EXERCISE INSTRUCTIONS:
Each line of the data must be copied exactly.

** THE DATA follows **

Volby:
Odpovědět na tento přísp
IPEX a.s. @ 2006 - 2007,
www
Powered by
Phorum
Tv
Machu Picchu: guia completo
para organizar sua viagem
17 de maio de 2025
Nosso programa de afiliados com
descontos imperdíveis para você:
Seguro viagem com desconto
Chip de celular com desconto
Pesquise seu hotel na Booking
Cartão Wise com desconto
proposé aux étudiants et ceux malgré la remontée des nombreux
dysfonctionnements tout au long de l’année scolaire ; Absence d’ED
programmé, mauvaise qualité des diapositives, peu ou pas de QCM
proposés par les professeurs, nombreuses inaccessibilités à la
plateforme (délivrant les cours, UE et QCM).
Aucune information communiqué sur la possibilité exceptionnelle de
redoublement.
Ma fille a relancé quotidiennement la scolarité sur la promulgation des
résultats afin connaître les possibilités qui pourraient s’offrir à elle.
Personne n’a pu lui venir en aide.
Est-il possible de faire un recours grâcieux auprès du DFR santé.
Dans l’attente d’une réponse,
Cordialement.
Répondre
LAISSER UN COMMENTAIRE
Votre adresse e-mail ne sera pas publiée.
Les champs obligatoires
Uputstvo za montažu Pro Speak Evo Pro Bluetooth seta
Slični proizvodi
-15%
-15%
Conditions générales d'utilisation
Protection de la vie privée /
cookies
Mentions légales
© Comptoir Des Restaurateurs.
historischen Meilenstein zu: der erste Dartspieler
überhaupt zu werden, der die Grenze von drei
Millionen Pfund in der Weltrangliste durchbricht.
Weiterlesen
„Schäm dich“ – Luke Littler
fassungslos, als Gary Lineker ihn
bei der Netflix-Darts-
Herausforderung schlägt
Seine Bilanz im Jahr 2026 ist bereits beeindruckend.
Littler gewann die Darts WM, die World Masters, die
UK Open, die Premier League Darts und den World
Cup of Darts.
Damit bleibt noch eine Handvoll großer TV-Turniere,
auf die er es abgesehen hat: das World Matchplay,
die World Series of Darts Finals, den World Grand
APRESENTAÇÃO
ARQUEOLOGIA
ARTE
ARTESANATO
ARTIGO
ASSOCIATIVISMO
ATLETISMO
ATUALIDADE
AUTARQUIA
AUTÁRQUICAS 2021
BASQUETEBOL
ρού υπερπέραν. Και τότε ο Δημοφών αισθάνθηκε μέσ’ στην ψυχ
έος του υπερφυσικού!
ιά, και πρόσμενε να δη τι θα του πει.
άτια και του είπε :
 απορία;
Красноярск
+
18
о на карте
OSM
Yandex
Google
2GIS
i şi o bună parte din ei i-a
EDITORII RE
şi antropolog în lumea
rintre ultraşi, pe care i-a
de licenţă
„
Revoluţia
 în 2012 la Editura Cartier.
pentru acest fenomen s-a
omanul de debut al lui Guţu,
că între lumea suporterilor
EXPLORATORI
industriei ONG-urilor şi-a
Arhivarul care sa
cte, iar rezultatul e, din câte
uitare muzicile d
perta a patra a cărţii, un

** End of THE DATA **

REPLY TO THE TASK:
Volby:
Odpovědět na tento přísp
IPEX a.s. @ 2006 - 2007,
www
Powered by
Phorum
Tv
Machu Picchu: guia completo
para organizar sua viagem
17 de maio de 2025
Nosso programa de afiliados com
descontos imperdíveis para você:
Seguro viagem com desconto
Chip de celular com desconto
Pesquise seu hotel na Booking
Cartão Wise com desconto
proposé aux étudiants et ceux malgré la remontée des nombreux
dysfonctionnements tout au long de l’année scolaire ; Absence d’ED
programmé, mauvaise qualité des diapositives, peu ou pas de QCM
proposés par les professeurs, nombreuses inaccessibilités à la
plateforme (délivrant les cours, UE et QCM).
Aucune information communiqué sur la possibilité exceptionnelle de
redoublement.
Ma fille a relancé quotidiennement la scolarité sur la promulgation des
résultats afin connaître les possibilités qui pourraient s’offrir à elle.
Personne n’a pu lui venir en aide.
Est-il possible de faire un recours grâcieux auprès du DFR santé.
Dans l’attente d’une réponse,
Cordialement.
Répondre
LAISSER UN COMMENTAIRE
Votre adresse e-mail ne sera pas publiée.
Les champs obligatoires
Uputstvo za montažu Pro Speak Evo Pro Bluetooth seta
Slični proizvodi
-15%
-15%
Conditions générales d'utilisation
Protection de la vie privée /
cookies
Mentions légales
© Comptoir Des Restaurateurs.
historischen Meilenstein zu: der erste Dartspieler
überhaupt zu werden, der die Grenze von drei
Millionen Pfund in der Weltrangliste durchbricht.
Weiterlesen
„Schäm dich“ – Luke Littler
fassungslos, als Gary Lineker ihn
bei der Netflix-Darts-
Herausforderung schlägt
Seine Bilanz im Jahr 2026 ist bereits beeindruckend.
Littler gewann die Darts WM, die World Masters, die
UK Open, die Premier League Darts und den World
Cup of Darts.
Damit bleibt noch eine Handvoll großer TV-Turniere,
auf die er es abgesehen hat: das World Matchplay,
die World Series of Darts Finals, den World Grand
APRESENTAÇÃO
ARQUEOLOGIA
ARTE
ARTESANATO
ARTIGO
ASSOCIATIVISMO
ATLETISMO
ATUALIDADE
AUTARQUIA
AUTÁRQUICAS 2021
BASQUETEBOL
ρού υπερπέραν. Και τότε ο Δημοφών αισθάνθηκε μέσ’ στην ψυχ
έος του υπερφυσικού!
ιά, και πρόσμενε να δη τι θα του πει.
άτια και του είπε :
 απορία;
Красноярск
+
18
о на карте
OSM
Yandex
Google
2GIS
i şi o bună parte din ei i-a
EDITORII RE
şi antropolog în lumea
rintre ultraşi, pe care i-a
de licenţă
„
Revoluţia
 în 2012 la Editura Cartier.
pentru acest fenomen s-a
omanul de debut al lui Guţu,
că între lumea suporterilor
EXPLORATORI
industriei ONG-urilor şi-a
Arhivarul care sa
cte, iar rezultatul e, din câte
uitare muzicile d
perta a patra a cărţii, un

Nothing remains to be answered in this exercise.